- Meads Location within the state of Kentucky Meads Meads (the United States)
- Coordinates: 38°24′45″N 82°42′33″W﻿ / ﻿38.41250°N 82.70917°W
- Country: United States
- State: Kentucky
- County: Boyd
- Time zone: UTC-5 (Eastern (EST))
- • Summer (DST): UTC-4 (EDT)

= Meads, Kentucky =

Unincorporated community in Kentucky, United States

Meads is an unincorporated community in Boyd County, Kentucky, United States. It is located along the U.S. Highway 60 corridor south of Ashland.

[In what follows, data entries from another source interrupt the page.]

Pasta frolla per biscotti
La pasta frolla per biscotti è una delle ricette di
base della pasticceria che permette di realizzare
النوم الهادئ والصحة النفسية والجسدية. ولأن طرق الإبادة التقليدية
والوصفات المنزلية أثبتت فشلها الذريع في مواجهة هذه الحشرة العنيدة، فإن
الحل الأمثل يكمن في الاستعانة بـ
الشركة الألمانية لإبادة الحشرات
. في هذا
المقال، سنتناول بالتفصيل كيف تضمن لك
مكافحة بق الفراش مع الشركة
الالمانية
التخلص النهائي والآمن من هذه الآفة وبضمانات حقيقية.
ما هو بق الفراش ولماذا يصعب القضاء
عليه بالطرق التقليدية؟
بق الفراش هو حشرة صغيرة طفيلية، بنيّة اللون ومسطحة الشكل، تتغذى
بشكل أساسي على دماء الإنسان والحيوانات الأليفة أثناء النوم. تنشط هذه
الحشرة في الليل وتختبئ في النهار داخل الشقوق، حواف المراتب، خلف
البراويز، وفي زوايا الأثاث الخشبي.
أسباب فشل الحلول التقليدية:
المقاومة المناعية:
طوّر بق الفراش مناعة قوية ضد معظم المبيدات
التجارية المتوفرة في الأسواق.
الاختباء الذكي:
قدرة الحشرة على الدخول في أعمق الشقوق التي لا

Meads is centered on the junction of U.S. Route 60, Kentucky Route 538 and Mead-Springer Road. It was named for the long closed Mead's station, a train station and general store located on the C&O(now CSX) railroad that still runs through the community. Very little if anything remains of the original community besides the railroad and a few homes. With the upgrading of U.S. 60 beginning in the early 1970s, new growth began to happen at Meads, as it was reborn as a suburb of Ashland. In 1974 a large subdivision named Rockdale was developed on the hills above Meads, with several hundred tract homes. In 1991, Mead Station Plaza was constructed with over 20 commercial units and serves the nearby communities along U.S. 60. Several other commercial units have followed suit in recent years. Meads is a part of the Huntington-Ashland Metropolitan Statistical Area (MSA). As of the 2010 census, the MSA had a population of 287,702. New definitions from February 28, 2013, placed the population at 363,000.